Moreover, magnificent biographies have also been published about Proust, albeit a size larger, that do not ‘explain’ the work but do give relief to its creation. By the way, with mention of erotic details, where those of the metropolitan Alkmaarder stand out as student excesses.
The angry reaction from acquaintances is now very Proustian. Proust could describe better than anyone the horror that strikes when you suddenly see someone, an acquaintance, friend or loved one, with different eyes. But also the familiar, always enthusiastic one sales guy – of language, art and oneself – is not missing in the book. Recognizable for the last generation of upwardly mobile middle-class children who grew up in an offline world: the literary urge to assert themselves, le plaisir de se voir imprimé, an almost existential urge to see yourself in print.
That lust also drove Zwagerman into polemics, a genre for which he had no real talent due to his touchy nature: revenge was rarely served cold, but rather so hot that it burned his own hands. The low point, his mud fight with Anil Ramdas in 2011, is finally getting the right treatment at Vlaar. Not as a settlement with a fallen star (Ramdas) by a sparkling Dutch celebrity, but as a sad collision of two shooting stars. In which I (as a friend of Ramdas and loyal Zwagerman-watcher) note that Joost cultivated his drive somewhat less than Anil.
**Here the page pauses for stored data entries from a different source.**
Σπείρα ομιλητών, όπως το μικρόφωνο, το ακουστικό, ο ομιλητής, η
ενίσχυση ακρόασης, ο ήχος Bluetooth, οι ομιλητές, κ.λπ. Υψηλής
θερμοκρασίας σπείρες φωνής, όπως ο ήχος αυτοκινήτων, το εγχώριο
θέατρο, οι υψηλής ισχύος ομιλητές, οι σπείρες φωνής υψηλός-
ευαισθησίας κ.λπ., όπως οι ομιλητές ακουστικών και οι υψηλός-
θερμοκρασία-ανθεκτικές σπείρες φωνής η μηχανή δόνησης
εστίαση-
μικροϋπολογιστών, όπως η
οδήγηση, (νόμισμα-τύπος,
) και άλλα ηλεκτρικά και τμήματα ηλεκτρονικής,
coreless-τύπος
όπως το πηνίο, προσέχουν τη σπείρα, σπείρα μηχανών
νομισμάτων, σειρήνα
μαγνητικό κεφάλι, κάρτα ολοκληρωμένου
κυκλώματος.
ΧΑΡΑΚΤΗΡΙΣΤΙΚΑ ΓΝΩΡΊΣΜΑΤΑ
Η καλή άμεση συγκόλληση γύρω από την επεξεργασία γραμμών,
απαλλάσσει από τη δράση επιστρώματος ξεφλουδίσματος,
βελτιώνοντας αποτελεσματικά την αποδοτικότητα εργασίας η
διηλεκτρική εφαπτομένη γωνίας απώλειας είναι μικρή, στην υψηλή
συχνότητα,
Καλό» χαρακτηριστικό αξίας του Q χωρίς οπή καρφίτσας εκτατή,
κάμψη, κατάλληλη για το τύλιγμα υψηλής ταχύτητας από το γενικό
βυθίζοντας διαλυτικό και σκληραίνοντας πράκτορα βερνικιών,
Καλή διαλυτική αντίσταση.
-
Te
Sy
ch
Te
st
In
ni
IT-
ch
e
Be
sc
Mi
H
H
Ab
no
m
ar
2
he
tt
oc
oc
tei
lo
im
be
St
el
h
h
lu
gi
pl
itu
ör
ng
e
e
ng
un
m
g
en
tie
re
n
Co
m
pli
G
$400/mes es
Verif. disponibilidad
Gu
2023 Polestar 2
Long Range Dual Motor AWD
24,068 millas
That other infamous feud, the brouhaha between aspiring folk writer Zwagerman and aspiring culture pope Michaël Zeeman van de Volkskrantis more like a comedy or slapstick in comparison. Two men sitting behind their keyboards in the middle of the night, maltreating each other’s Wikipedia entry. Laurel and Hardy on the monkey rock.
It was no coincidence that this was another confrontation between two social climbers on the battlefield middle brow and high brow. The gunpowder fumes still linger in Vlaar and in the recent Zeeman biography by Willem Otterspeer. Ironically, Zeeman, to whom “everything was big”, received a short book of friends (334 pages), Zwagerman, to whom he thought everything was small, a near-epic (768 pages) that, speaking in pop terms, would rather suit Bob Dylan than Donovan.
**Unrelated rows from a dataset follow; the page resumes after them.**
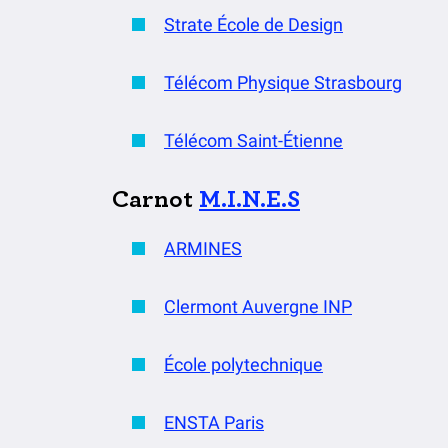
Strate École de Design
Télécom Physique Strasbourg
Télécom Saint-Étienne
Carnot
M.I.N.E.S
ARMINES
Clermont Auvergne INP
École polytechnique
ENSTA Paris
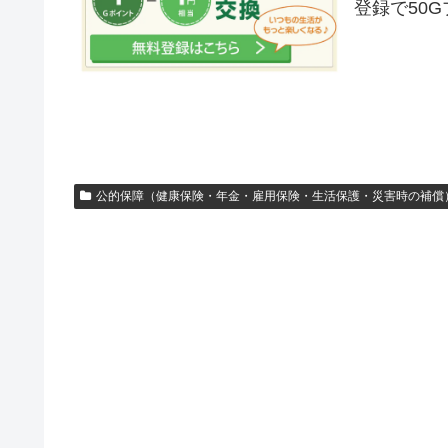
登録で50
公的保障（健康保険・年金・雇用保険・生活保護・災害時の補償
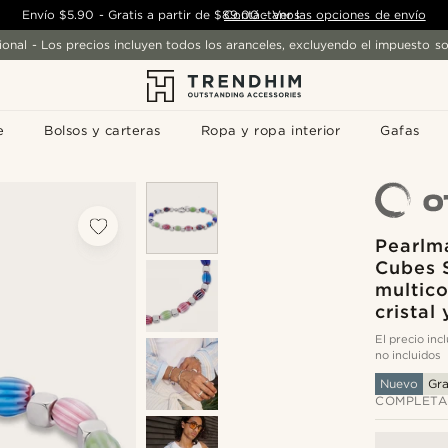
Envío
$5.90
-
Gratis a partir de
$89.00
Contáctanos
-
Ver las opciones de envío
ional - Los precios incluyen todos los aranceles, excluyendo el impuesto so
e
Bolsos y carteras
Ropa y ropa interior
Gafas
Pearlma
Cubes 
multico
cristal
El precio in
no incluidos
Nuevo
Gr
COMPLETA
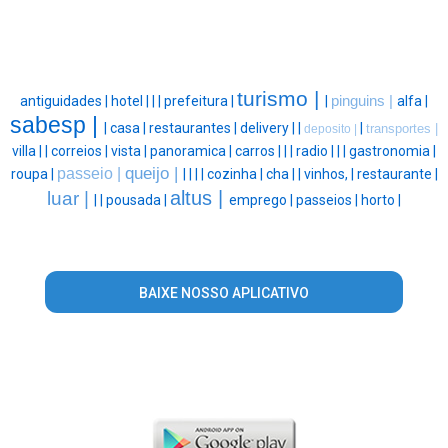
turismo |
antiguidades |
hotel |
|
|
prefeitura |
|
pinguins |
alfa |
sabesp |
|
casa |
restaurantes |
delivery |
|
|
transportes |
deposito |
villa |
|
correios |
vista |
panoramica |
carros |
|
|
radio |
|
|
gastronomia |
queijo |
passeio |
roupa |
|
|
|
|
cozinha |
cha |
|
vinhos, |
restaurante |
altus |
luar |
|
|
pousada |
emprego |
passeios |
horto |
BAIXE NOSSO APLICATIVO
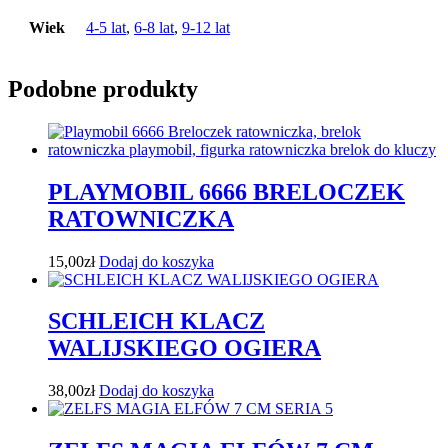
Wiek
4-5 lat
,
6-8 lat
,
9-12 lat
Podobne produkty
PLAYMOBIL 6666 BRELOCZEK
RATOWNICZKA
15,00
zł
Dodaj do koszyka
SCHLEICH KLACZ
WALIJSKIEGO OGIERA
38,00
zł
Dodaj do koszyka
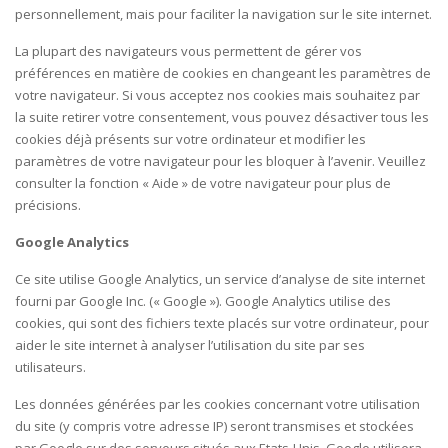
personnellement, mais pour faciliter la navigation sur le site internet.
La plupart des navigateurs vous permettent de gérer vos
préférences en matière de cookies en changeant les paramètres de
votre navigateur. Si vous acceptez nos cookies mais souhaitez par
la suite retirer votre consentement, vous pouvez désactiver tous les
cookies déjà présents sur votre ordinateur et modifier les
paramètres de votre navigateur pour les bloquer à l’avenir. Veuillez
consulter la fonction « Aide » de votre navigateur pour plus de
précisions.
Google Analytics
Ce site utilise Google Analytics, un service d’analyse de site internet
fourni par Google Inc. (« Google »). Google Analytics utilise des
cookies, qui sont des fichiers texte placés sur votre ordinateur, pour
aider le site internet à analyser l’utilisation du site par ses
utilisateurs.
Les données générées par les cookies concernant votre utilisation
du site (y compris votre adresse IP) seront transmises et stockées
Three quarters of the way through Zwaag Vlaar asks himself desperately and nervously: what was it with these men? So much need for assertiveness, so much noise, and so often early death. Was it an idea of masculinity, the tough standard set by the Three Greats of Dutch letters (names known to the editors)? Women were allowed to sit on the amplifiers and admire them, but preferred not to pick up the guitar themselves.
Perhaps, but also with the feeling of being ‘upwardly mobile’ in a depillarized, freer society. See one of the childhood photos Zwaag: the 10-year-old in 1973, smiling broadly in one of those uncomfortable stretchy sweaters, writing at his desk. The gluttony of a middle class that could suddenly draw comics, write poetry, make pop music and, the highest achievement: become a writer. Zwagerman is considered ‘postmodern’ – also at Vlaar – but his creative drive ultimately had nothing of ironic playfulness, it was all Romanticism.
Sjoerd de Jong is editor of NRC.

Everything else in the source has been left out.